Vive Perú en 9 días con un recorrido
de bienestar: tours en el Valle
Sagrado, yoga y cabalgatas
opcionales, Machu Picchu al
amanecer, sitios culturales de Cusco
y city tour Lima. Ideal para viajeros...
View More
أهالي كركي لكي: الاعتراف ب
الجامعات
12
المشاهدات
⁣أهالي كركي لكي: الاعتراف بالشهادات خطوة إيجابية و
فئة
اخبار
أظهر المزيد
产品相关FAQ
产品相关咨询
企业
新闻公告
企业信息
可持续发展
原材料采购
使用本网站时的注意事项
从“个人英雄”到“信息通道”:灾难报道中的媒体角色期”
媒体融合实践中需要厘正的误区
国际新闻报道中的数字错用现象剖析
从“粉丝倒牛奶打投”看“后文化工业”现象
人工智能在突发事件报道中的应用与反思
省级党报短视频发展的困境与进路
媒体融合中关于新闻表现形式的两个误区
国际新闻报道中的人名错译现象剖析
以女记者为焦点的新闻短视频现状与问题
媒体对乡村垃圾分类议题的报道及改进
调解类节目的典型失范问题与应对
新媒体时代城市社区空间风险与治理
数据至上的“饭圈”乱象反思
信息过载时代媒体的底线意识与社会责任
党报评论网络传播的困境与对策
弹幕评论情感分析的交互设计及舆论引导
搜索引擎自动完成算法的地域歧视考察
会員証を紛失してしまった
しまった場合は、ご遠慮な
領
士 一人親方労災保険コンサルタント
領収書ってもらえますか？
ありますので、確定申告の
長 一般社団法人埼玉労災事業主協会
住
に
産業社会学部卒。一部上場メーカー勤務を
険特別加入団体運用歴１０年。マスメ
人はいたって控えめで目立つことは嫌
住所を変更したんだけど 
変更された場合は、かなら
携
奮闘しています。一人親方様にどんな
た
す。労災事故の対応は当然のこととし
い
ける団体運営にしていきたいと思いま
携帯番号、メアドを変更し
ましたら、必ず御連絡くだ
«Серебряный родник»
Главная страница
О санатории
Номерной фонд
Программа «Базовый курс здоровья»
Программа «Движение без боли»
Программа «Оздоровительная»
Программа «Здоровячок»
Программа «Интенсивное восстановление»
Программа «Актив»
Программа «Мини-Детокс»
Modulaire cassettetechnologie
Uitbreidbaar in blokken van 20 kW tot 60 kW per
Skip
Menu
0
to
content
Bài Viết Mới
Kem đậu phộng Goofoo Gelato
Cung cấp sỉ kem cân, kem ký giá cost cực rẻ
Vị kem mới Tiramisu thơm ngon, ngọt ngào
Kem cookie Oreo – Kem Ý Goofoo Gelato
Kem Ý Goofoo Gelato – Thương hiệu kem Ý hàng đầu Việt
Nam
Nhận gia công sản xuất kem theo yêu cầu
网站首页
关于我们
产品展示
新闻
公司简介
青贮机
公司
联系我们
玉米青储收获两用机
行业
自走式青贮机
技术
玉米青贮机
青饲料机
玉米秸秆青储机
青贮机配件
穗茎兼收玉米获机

==========

#### Task to complete:
Return exactly the lines of the data, and only those, from the line with "党报评论网络传播的困境与对策" through the last line, inclusive.

#### Exercise response:
党报评论网络传播的困境与对策
弹幕评论情感分析的交互设计及舆论引导
搜索引擎自动完成算法的地域歧视考察
会員証を紛失してしまった
しまった場合は、ご遠慮な
領
士 一人親方労災保険コンサルタント
領収書ってもらえますか？
ありますので、確定申告の
長 一般社団法人埼玉労災事業主協会
住
に
産業社会学部卒。一部上場メーカー勤務を
険特別加入団体運用歴１０年。マスメ
人はいたって控えめで目立つことは嫌
住所を変更したんだけど 
変更された場合は、かなら
携
奮闘しています。一人親方様にどんな
た
す。労災事故の対応は当然のこととし
い
ける団体運営にしていきたいと思いま
携帯番号、メアドを変更し
ましたら、必ず御連絡くだ
«Серебряный родник»
Главная страница
О санатории
Номерной фонд
Программа «Базовый курс здоровья»
Программа «Движение без боли»
Программа «Оздоровительная»
Программа «Здоровячок»
Программа «Интенсивное восстановление»
Программа «Актив»
Программа «Мини-Детокс»
Modulaire cassettetechnologie
Uitbreidbaar in blokken van 20 kW tot 60 kW per
Skip
Menu
0
to
content
Bài Viết Mới
Kem đậu phộng Goofoo Gelato
Cung cấp sỉ kem cân, kem ký giá cost cực rẻ
Vị kem mới Tiramisu thơm ngon, ngọt ngào
Kem cookie Oreo – Kem Ý Goofoo Gelato
Kem Ý Goofoo Gelato – Thương hiệu kem Ý hàng đầu Việt
Nam
Nhận gia công sản xuất kem theo yêu cầu
网站首页
关于我们
产品展示
新闻
公司简介
青贮机
公司
联系我们
玉米青储收获两用机
行业
自走式青贮机
技术
玉米青贮机
青饲料机
玉米秸秆青储机
青贮机配件
穗茎兼收玉米获机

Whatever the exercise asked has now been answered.